• _To do_: Even where a line looks wrong, copy it exactly and include every entry.

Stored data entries
○ ○ ○ ○

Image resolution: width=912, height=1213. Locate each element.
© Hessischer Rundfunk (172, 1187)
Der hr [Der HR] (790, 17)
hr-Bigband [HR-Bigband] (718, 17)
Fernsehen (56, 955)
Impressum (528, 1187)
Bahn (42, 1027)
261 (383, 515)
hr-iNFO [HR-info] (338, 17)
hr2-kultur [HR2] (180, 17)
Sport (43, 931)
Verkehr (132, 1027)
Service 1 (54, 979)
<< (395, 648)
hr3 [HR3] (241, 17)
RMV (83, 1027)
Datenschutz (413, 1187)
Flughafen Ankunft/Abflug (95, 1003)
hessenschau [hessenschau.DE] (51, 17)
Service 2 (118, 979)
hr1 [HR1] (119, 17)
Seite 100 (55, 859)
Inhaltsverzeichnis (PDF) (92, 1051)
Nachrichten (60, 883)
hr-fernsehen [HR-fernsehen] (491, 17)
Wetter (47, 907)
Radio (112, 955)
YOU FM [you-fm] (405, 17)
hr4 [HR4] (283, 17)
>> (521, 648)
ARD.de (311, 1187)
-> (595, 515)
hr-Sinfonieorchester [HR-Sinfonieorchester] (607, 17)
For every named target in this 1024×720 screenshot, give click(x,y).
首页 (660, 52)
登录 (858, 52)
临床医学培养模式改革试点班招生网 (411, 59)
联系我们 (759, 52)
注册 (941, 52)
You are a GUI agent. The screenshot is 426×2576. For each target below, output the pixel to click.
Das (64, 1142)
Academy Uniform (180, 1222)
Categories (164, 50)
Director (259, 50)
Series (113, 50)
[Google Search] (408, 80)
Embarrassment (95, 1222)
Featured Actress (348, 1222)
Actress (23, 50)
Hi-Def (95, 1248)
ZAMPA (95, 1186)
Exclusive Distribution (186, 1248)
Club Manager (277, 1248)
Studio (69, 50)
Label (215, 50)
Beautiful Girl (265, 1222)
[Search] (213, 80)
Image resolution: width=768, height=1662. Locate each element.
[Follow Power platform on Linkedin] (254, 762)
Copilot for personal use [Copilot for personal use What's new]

○ ○ ○ ○

• _Response to this exercise_:
Image resolution: width=912, height=1213. Locate each element.
© Hessischer Rundfunk (172, 1187)
Der hr [Der HR] (790, 17)
hr-Bigband [HR-Bigband] (718, 17)
Fernsehen (56, 955)
Impressum (528, 1187)
Bahn (42, 1027)
261 (383, 515)
hr-iNFO [HR-info] (338, 17)
hr2-kultur [HR2] (180, 17)
Sport (43, 931)
Verkehr (132, 1027)
Service 1 (54, 979)
<< (395, 648)
hr3 [HR3] (241, 17)
RMV (83, 1027)
Datenschutz (413, 1187)
Flughafen Ankunft/Abflug (95, 1003)
hessenschau [hessenschau.DE] (51, 17)
Service 2 (118, 979)
hr1 [HR1] (119, 17)
Seite 100 (55, 859)
Inhaltsverzeichnis (PDF) (92, 1051)
Nachrichten (60, 883)
hr-fernsehen [HR-fernsehen] (491, 17)
Wetter (47, 907)
Radio (112, 955)
YOU FM [you-fm] (405, 17)
hr4 [HR4] (283, 17)
>> (521, 648)
ARD.de (311, 1187)
-> (595, 515)
hr-Sinfonieorchester [HR-Sinfonieorchester] (607, 17)
For every named target in this 1024×720 screenshot, give click(x,y).
首页 (660, 52)
登录 (858, 52)
临床医学培养模式改革试点班招生网 (411, 59)
联系我们 (759, 52)
注册 (941, 52)
You are a GUI agent. The screenshot is 426×2576. For each target below, output the pixel to click.
Das (64, 1142)
Academy Uniform (180, 1222)
Categories (164, 50)
Director (259, 50)
Series (113, 50)
[Google Search] (408, 80)
Embarrassment (95, 1222)
Featured Actress (348, 1222)
Actress (23, 50)
Hi-Def (95, 1248)
ZAMPA (95, 1186)
Exclusive Distribution (186, 1248)
Club Manager (277, 1248)
Studio (69, 50)
Label (215, 50)
Beautiful Girl (265, 1222)
[Search] (213, 80)
Image resolution: width=768, height=1662. Locate each element.
[Follow Power platform on Linkedin] (254, 762)
Copilot for personal use [Copilot for personal use What's new]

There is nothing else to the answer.